CodePromptZip outperforms the best baseline by 23.4% (42.1 vs. 34.1), 28.7% (61.9 vs. 48.1), and 8.7% (23.7 vs. 21.8) on the three tasks, respectively.
The copy mechanism is critical for compression ratio control and consistently improves performance across all three tasks.
Trade-off analysis shows that under a fixed token budget, using fewer examples with lower compression ratios outperforms using more examples with higher compression ratios.
Cross-model generalization: CodePromptZip outperforms all baselines on CodeLlama-13B and Gemini-1.0-Pro as well.
Unparseable code: removing the trailing 1–3% of tokens causes only a marginal performance drop (42.1% → 42.0%/41.7%), demonstrating the robustness of the learning-based approach.

Highlights & Insights¶

This work is the first to formulate and address code-specific prompt compression, bridging the gap between NL compression and code compression.
The type-aware priority ranking finding is insightful: removal priorities are consistent across models but differ across tasks, indicating that code token importance is task-driven rather than model-driven.
The learning-based approach elegantly resolves the limitation of the Oracle method (which requires AST parsing and cannot handle incomplete code).
The controllable compression ratio design allows the framework to adapt to different cost/quality trade-off requirements.

Limitations & Future Work¶

Currently limited to Java code (relying on JavaParser for training data construction); generalization to other programming languages remains unverified.
The compressor is based on CodeT5-775M; model size and inference latency warrant consideration.
The priority ranking via ablation analysis must be redone for each new task; automated or adaptive priority discovery is a promising future direction.
Multi-language code mixing scenarios are not considered.
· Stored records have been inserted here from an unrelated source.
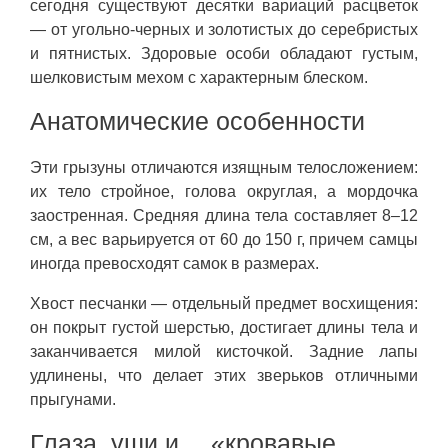
сегодня существуют десятки вариаций расцветок
— от угольно-черных и золотистых до серебристых
и пятнистых. Здоровые особи обладают густым,
шелковистым мехом с характерным блеском.
Анатомические особенности
Эти грызуны отличаются изящным телосложением:
их тело стройное, голова округлая, а мордочка
заостренная. Средняя длина тела составляет 8–12
см, а вес варьируется от 60 до 150 г, причем самцы
иногда превосходят самок в размерах.
Хвост песчанки — отдельный предмет восхищения:
он покрыт густой шерстью, достигает длины тела и
заканчивается милой кисточкой. Задние лапы
удлинены, что делает этих зверьков отличными
прыгунами.
Глаза, уши и… «кровавые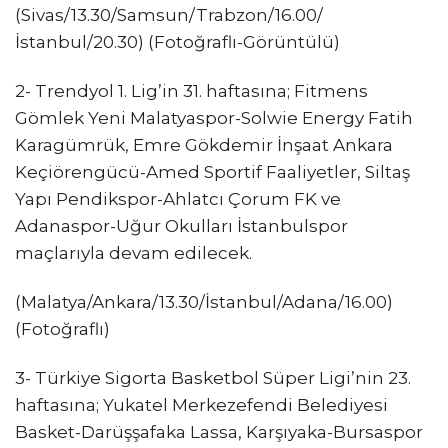
(Sivas/13.30/Samsun/Trabzon/16.00/
İstanbul/20.30) (Fotoğraflı-Görüntülü)
2- Trendyol 1. Lig’in 31. haftasına; Fitmens
Gömlek Yeni Malatyaspor-Solwie Energy Fatih
Karagümrük, Emre Gökdemir İnşaat Ankara
Keçiörengücü-Amed Sportif Faaliyetler, Siltaş
Yapı Pendikspor-Ahlatcı Çorum FK ve
Adanaspor-Uğur Okulları İstanbulspor
maçlarıyla devam edilecek.
(Malatya/Ankara/13.30/İstanbul/Adana/16.00)
(Fotoğraflı)
3- Türkiye Sigorta Basketbol Süper Ligi’nin 23.
haftasına; Yukatel Merkezefendi Belediyesi
Basket-Darüşşafaka Lassa, Karşıyaka-Bursaspor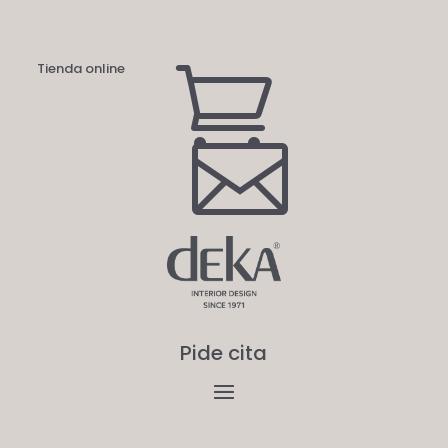
Tienda online


Pide cita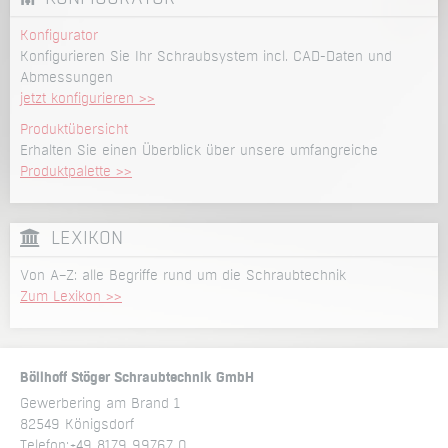
Konfigurator
Konfigurieren Sie Ihr Schraubsystem incl. CAD-Daten und
Abmessungen
jetzt konfigurieren >>
Produktübersicht
Erhalten Sie einen Überblick über unsere umfangreiche
Produktpalette >>
LEXIKON
Von A–Z: alle Begriffe rund um die Schraubtechnik
Zum Lexikon >>
Böllhoff Stöger Schraubtechnik GmbH
Gewerbering am Brand 1
82549 Königsdorf
Telefon:
+49 8179 99767 0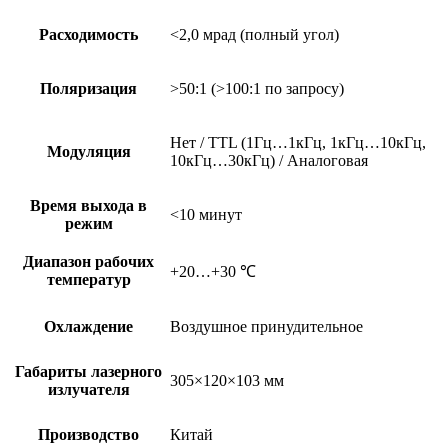
Расходимость
<2,0 мрад (полный угол)
Поляризация
>50:1 (>100:1 по запросу)
Нет / TTL (1Гц…1кГц, 1кГц…10кГц,
Модуляция
10кГц…30кГц) / Аналоговая
Время выхода в
<10 минут
режим
Диапазон рабочих
+20…+30 ℃
температур
Охлаждение
Воздушное принудительное
Габариты лазерного
305×120×103 мм
излучателя
Производство
Китай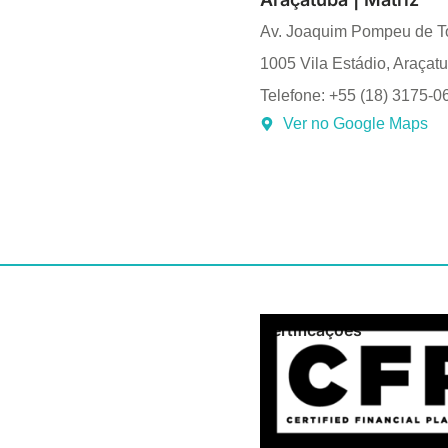
Av. Joaquim Pompeu de T
1005 Vila Estádio, Araçat
Telefone: +55 (18) 3175-0
Ver no Google Maps
Certificações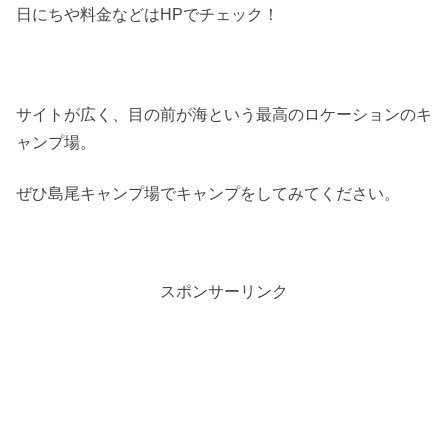
日にちや料金などはHPでチェック！
サイトが広く、目の前が海という最高のロケーションのキ
ャンプ場。
ぜひ島尾キャンプ場でキャンプをしてみてください。
スポンサーリンク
The improvement direction over the LLMLingua series is clear: information entropy metrics are ill-suited for code, and the type-structural information of code must be exploited.
RECOMP's GPT-3.5 distillation approach is costly and offers no compression ratio control; CodePromptZip's priority-driven method is more efficient and controllable.
Implication for RAG system optimization: retrieved content of different modalities should employ modality-specific compression strategies.

Rating¶

Novelty: ⭐⭐⭐⭐ First code-specific prompt compression framework; type-aware priority ranking is a novel and well-motivated idea.
Experimental Thoroughness: ⭐⭐⭐⭐ Three tasks, multiple baselines, cross-model generalization, and unparseable code evaluation.
Writing Quality: ⭐⭐⭐⭐ Problem formulation is clear, methodology is thoroughly described, and experimental conclusions are well-supported.